Voici trois films de réalisateurs américains cultes, sensibles, et, comme on l’était à l’époque, nourris de thématiques sociales et politiques. Chacun met le folk en avant, de façon fort différente, mais cerne bien ce qu’il représentait dans les années 70 aux États-Unis. Du folk policé ou rugueux, des clichés et des tentatives de s’en dépêtrer. De la confusion et de la sincérité. Une Amérique qui essaie d’écrire son histoire, celle de son peuple racontée par des héros ou anti-héros, populaires et angoissés mais souriants.
Folk in New Hollywood au Nova
Arthur Penn, 1969, US, 35mm, vo st fr, 110'
"You can get anything you want, at Alice’s Restaurant." chante-t-il sur un riff de guitare rappelant les "rags" (comme dans "ragtime") des bluesmen redevenus à la mode au milieu des années 60. Arlo Guthrie, fils de Woody, en a entendu des cracks du rag blues, avec d’épiques textes improvisés ou soigneusement écrits, narrant des événements dramatiques ou décalés. C’est cette forme ironique qu’utilise Arlo dans ce morceau de 18 minutes qui ouvre son premier album éponyme. Arthur Penn ("Little Big Man", "Bonnie and Clyde"), voulant filmer le mouvement hippie en plein boum, illustre cette chanson autobiographique amusante. Alice et Ray vivent dans une église désacralisée accueillant tous les copains hippies qui passent, et ouvrent un restaurant. Puis, une histoire d’ordures déposées au mauvais endroit pour Thanksgiving permettra à Arlo, par ricochet, d’éviter la draft pour le Vietnam. C’est confus et c’est normal, Arlo aime balader les gens. Scène culte : il est rejoint par le vrai Pete Seeger pour chanter un morceau de Woody Guthrie, à Woody Guthrie (joué par un acteur), sur son lit d’hôpital.

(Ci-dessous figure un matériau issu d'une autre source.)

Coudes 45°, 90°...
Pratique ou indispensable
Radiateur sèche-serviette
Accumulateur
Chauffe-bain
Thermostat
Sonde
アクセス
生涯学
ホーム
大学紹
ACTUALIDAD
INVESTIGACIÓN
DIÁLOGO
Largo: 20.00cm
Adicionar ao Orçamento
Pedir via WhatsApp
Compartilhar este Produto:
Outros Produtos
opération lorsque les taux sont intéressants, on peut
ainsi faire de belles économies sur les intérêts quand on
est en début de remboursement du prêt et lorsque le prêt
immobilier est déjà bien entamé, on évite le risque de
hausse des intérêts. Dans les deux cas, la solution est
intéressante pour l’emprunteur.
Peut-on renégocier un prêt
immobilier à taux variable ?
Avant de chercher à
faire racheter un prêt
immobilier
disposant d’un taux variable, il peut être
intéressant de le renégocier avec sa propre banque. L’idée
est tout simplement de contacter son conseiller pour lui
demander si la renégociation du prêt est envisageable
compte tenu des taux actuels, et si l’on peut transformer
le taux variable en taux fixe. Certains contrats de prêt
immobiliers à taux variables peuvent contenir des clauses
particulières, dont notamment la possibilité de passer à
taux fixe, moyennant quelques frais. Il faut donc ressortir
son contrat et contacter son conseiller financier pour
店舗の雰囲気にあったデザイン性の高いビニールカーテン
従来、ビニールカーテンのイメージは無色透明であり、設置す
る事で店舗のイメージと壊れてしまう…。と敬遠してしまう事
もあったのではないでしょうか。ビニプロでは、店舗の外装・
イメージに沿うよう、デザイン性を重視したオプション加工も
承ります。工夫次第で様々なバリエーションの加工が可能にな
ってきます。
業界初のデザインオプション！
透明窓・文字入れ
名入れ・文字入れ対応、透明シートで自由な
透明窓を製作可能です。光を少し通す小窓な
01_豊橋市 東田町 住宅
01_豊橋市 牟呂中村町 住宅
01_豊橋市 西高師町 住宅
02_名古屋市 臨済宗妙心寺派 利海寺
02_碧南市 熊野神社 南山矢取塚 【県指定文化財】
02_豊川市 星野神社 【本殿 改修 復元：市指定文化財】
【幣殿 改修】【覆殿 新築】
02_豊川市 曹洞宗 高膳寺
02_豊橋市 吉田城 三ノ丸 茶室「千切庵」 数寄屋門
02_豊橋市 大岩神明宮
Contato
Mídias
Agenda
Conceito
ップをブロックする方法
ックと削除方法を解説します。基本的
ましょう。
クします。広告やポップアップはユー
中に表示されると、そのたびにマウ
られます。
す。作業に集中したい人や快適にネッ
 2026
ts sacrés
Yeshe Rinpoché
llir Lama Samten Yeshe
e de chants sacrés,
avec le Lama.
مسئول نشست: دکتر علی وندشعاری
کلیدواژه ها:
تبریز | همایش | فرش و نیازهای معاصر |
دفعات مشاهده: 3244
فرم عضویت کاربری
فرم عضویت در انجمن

Hal Ashby, 1976, US, 35mm, vo st fr, 147'
Alan Lomax suggéra à Woody Guthrie d’écrire des notes de contextualisation de ses chansons. Devant la vitesse à laquelle celui-ci s’exécuta et au vu de la qualité des textes, il lui souffla ensuite l’idée d’écrire une autobiographie. A 35 ans, Woody écrivait "Bound for Glory", joyau de la littérature américaine et exemple magnifique d’auto-fiction dont Hal Ashby, qui aimait à figurer la "contre culture" et présenter des idées progressistes, s’empara. Le plus hippie des réalisateurs du Nouvel Hollywood fut le monteur, entre autre, de "In the Heat of The Night" et réalisa "Harold et Maud". Il pensait à Tim Buckley pour incarner Woody à l’écran, il a en effet les cheveux bouclés et chante très bien, mais il est tout de même éloigné du côté bourru et gouailleur de Guthrie. Tim Buckley mourut d’une overdose avant le tournage, et c’est David Carradine ("Kung Fu", "Kill Bill") qui reprit le rôle. Il joue et chante vraiment dans le film. On s’éloigne sans doute beaucoup de la vie de Woody, déjà bien romancée dans le bouquin, mais la première utilisation de la steady cam au cinéma apporte au film une élégance et un flair seventies à la légende de Woody, qu’on est très heureux de vous montrer ici.
Walter Hill, 1981, US, 35mm, vo st fr, 99'
Après avoir écrit dans l’espace le script d’"Alien", réalisé un méchant film urbain new-yorkais ("The Warriors") et un western, Walter Hill se lance dans un succédané de "Deliverance", sans succès commercial. Les critiques y voient une métaphore de l’embourbement de la guerre du Vietnam, sans y adhérer. Keith Carradine (le frère de David, cf. "Bound for Glory"), et huit autres membres d’une patrouille militaire (dont Power Booth, Fred Ward, Peter Coyote) vont s’entraîner dans le bayou de Louisiane. Pour déconner, après leur avoir volé leur barque, ils tirent, à blanc, sur des cajuns redneckisants. Ceux-ci ne rient pas (faut dire que bon…), ripostent, et les poursuivent dans ce terrain qu’ils connaissent bien pour les tuer un par un. La réalisation et la photo sont superbes, le film bien mené, comme une série B de luxe. La musique non diégétique est assurée, comme souvent chez Hill, par Ry Cooder, dans un style americana fort plaisant. Film survival peuplé de rednecks (cf prog rednecks) très réussi, il propose une scène fabuleuse, où les derniers survivants, en civils, se retrouvent dans une fête Cajun où jouent Marc Savoy, Frank Savoy, John Stelly & Dewey Balfa !!